Tucci points out that British politicians have added fuel to the fire and, instead of solving the problems, they have created new ones. “You also have to consider the political instability that is not helping because there is a lack of strong leadership in the Conservative Party, which has undergone several changes in recent years, but without going through elections,” he comments.

He adds that he does not see what the way out of the crisis could be because the government has not wanted to sit down and negotiate with the representatives of the unions. In this context, the Sunak executive presented a bill to establish minimum services in some sectors that on Monday began to be examined by parliament, but has given no sign of responding to the workers’ requests.

These strikes are going to have a great impact on the country and there is no easy way out because Sunak, following the path of the conservative leaders, wants to negotiate up to a certain point and also follows a liberal vision, probably quite orthodox, so he does not want to make concessions and that makes dialogue difficultsays Tucci.

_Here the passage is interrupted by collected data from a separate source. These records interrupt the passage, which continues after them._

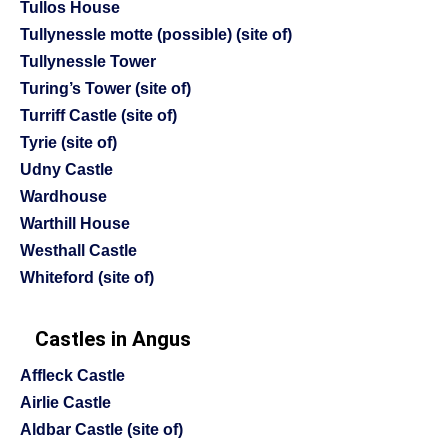
Tullos House
Tullynessle motte (possible) (site of)
Tullynessle Tower
Turing’s Tower (site of)
Turriff Castle (site of)
Tyrie (site of)
Udny Castle
Wardhouse
Warthill House
Westhall Castle
Whiteford (site of)
Castles in Angus
Affleck Castle
Airlie Castle
Aldbar Castle (site of)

For his part, Banús believes that the first step to reduce tensions is for politicians to come clean about the situation and to recognize the root of the problem. Few have spoken openly about the issue, including London’s Labor mayor Sadiq Khan, who a week ago called on Downing Street to admit the “immense damage” caused by Britain’s departure from the European Union and acknowledge that “Brexit is not working”.

Until there is a diagnosis also accepted by politicians, there will be no solutions. What they have done so far is delay some of the consequences of Brexit. For example, renegotiating some things with Brussels. What has happened is that until recently it was a taboo subject and now at least it is being talked about.says Banus.